What the task requires
Nothing but the lines from the one containing "Kitten Food" through the end of the data below should appear in the answer, each exact and free of pictures.
[[ Supplied entries, beginning ]]
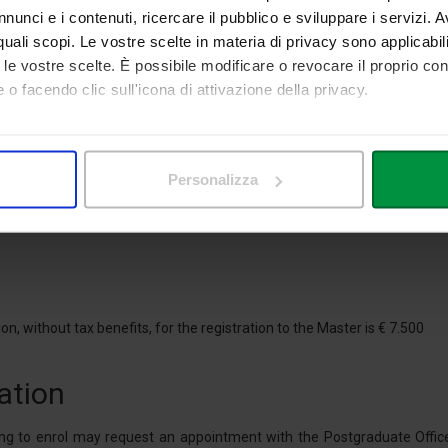
le-plays, case studies, small group activities. The students will gain ex
nunci e i contenuti, ricercare il pubblico e sviluppare i servizi. A
company visits to the main Italian production areas.
r quali scopi. Le vostre scelte in materia di privacy sono applicabi
to le vostre scelte. È possibile modificare o revocare il proprio 
ion
 o facendo clic sull'icona di attivazione della privacy.
mo anche:
the Master's Course must hold a Bachelor's Degree (minimum requirem
 and/or a Degree of the Old System attained at a University of the Italia
 sulla tua posizione geografica, con un'approssimazione di qualc
Personalizza
itivo, scansionandolo attivamente alla ricerca di caratteristiche spe
 attained an academic qualification abroad, must be in possession of 
aborati i tuoi dati personali e imposta le tue preferenze nella
s
an diplomatic or consular representations of the country in which they at
consenso in qualsiasi momento dalla Dichiarazione sui cookie.
nalizzare contenuti ed annunci, per fornire funzionalità dei socia
inoltre informazioni sul modo in cui utilizza il nostro sito con i 
on, without tax benefits, for the registration to the Master is € 7.500
icità e social media, i quali potrebbero combinarle con altre inform
lizzo dei loro servizi.
ation
ng to enrol may request an appointment with the Postgraduate Office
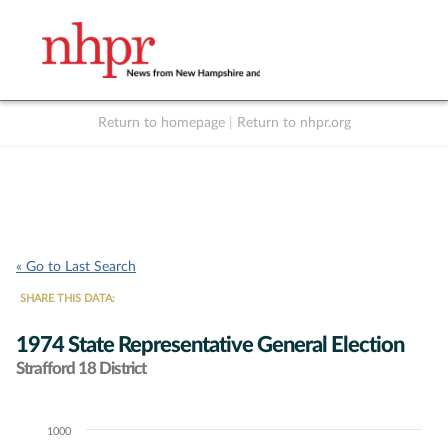
Return to homepage
|
Return to nhpr.org
Listen Live
Support
to NHPR
NHPR
« Go to Last Search
SHARE THIS DATA:
1974 State Representative General Election
Strafford 18 District
1000
Chart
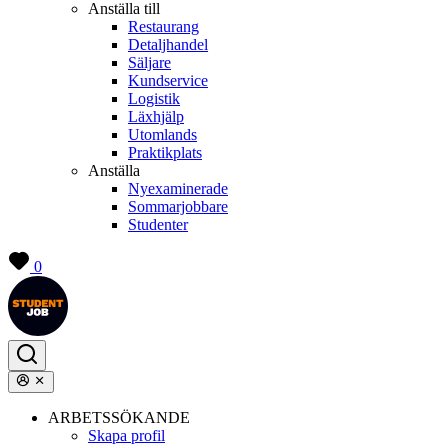
Anställa till
Restaurang
Detaljhandel
Säljare
Kundservice
Logistik
Läxhjälp
Utomlands
Praktikplats
Anställa
Nyexaminerade
Sommarjobbare
Studenter
0
ARBETSSÖKANDE
Skapa profil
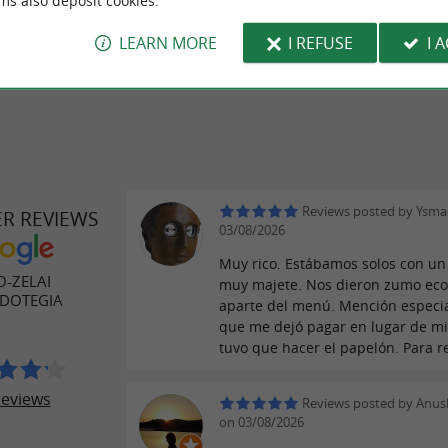
ms also deposit cookies.
LEARN MORE
I REFUSE
I 
Reviews posted by Ysma
ER REVIEWS
03/08/2026
Muy rico. Estábamos solos con un
-ZELAI
muy majete. Nos dieron zumo eco
DOTEGIA
aparte del menú. Mención especia
que me dejó pagar en lugar de mi
tuvo que hacer el papelón. Para re
reviews
Reviews posted by Anu
on 03/08/2026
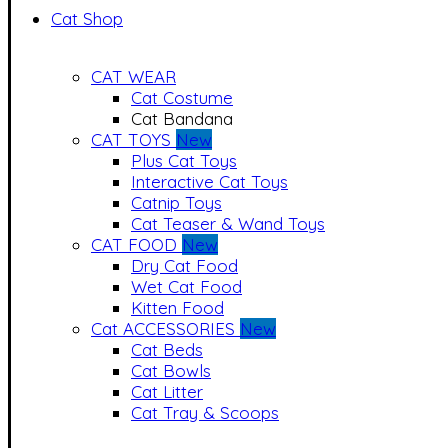
Cat Shop
CAT WEAR
Cat Costume
Cat Bandana
CAT TOYS
New
Plus Cat Toys
Interactive Cat Toys
Catnip Toys
Cat Teaser & Wand Toys
CAT FOOD
New
Dry Cat Food
Wet Cat Food
Kitten Food
Cat ACCESSORIES
New
Cat Beds
Cat Bowls
Cat Litter
Cat Tray & Scoops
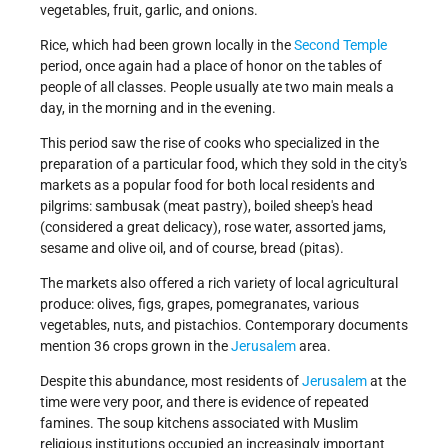
vegetables, fruit, garlic, and onions.
Rice, which had been grown locally in the
Second Temple
period, once again had a place of honor on the tables of
people of all classes. People usually ate two main meals a
day, in the morning and in the evening.
This period saw the rise of cooks who specialized in the
preparation of a particular food, which they sold in the city's
markets as a popular food for both local residents and
pilgrims: sambusak (meat pastry), boiled sheep's head
(considered a great delicacy), rose water, assorted jams,
sesame and olive oil, and of course, bread (pitas).
The markets also offered a rich variety of local agricultural
produce: olives, figs, grapes, pomegranates, various
vegetables, nuts, and pistachios. Contemporary documents
mention 36 crops grown in the
Jerusalem
area.
Despite this abundance, most residents of
Jerusalem
at the
time were very poor, and there is evidence of repeated
famines. The soup kitchens associated with Muslim
religious institutions occupied an increasingly important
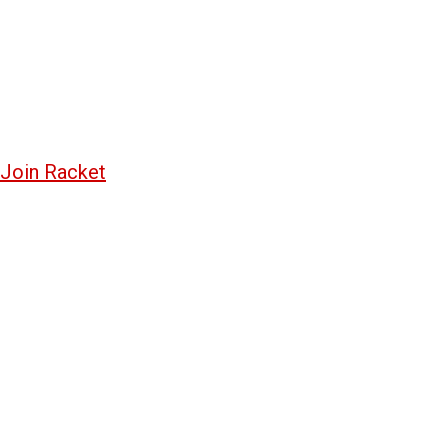
Join Racket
[[ Supplied entries, end ]]
Answer to this task
Kitten Food
Cat ACCESSORIES
New
Cat Beds
Cat Bowls
Cat Litter
Cat Tray & Scoops
vegetables, fruit, garlic, and onions.
Rice, which had been grown locally in the
Second Temple
period, once again had a place of honor on the tables of
people of all classes. People usually ate two main meals a
day, in the morning and in the evening.
This period saw the rise of cooks who specialized in the
preparation of a particular food, which they sold in the city's
markets as a popular food for both local residents and
pilgrims: sambusak (meat pastry), boiled sheep's head
(considered a great delicacy), rose water, assorted jams,
sesame and olive oil, and of course, bread (pitas).
The markets also offered a rich variety of local agricultural
produce: olives, figs, grapes, pomegranates, various
vegetables, nuts, and pistachios. Contemporary documents
mention 36 crops grown in the
Jerusalem
area.
Despite this abundance, most residents of
Jerusalem
at the
time were very poor, and there is evidence of repeated
famines. The soup kitchens associated with Muslim
religious institutions occupied an increasingly important
Join Racket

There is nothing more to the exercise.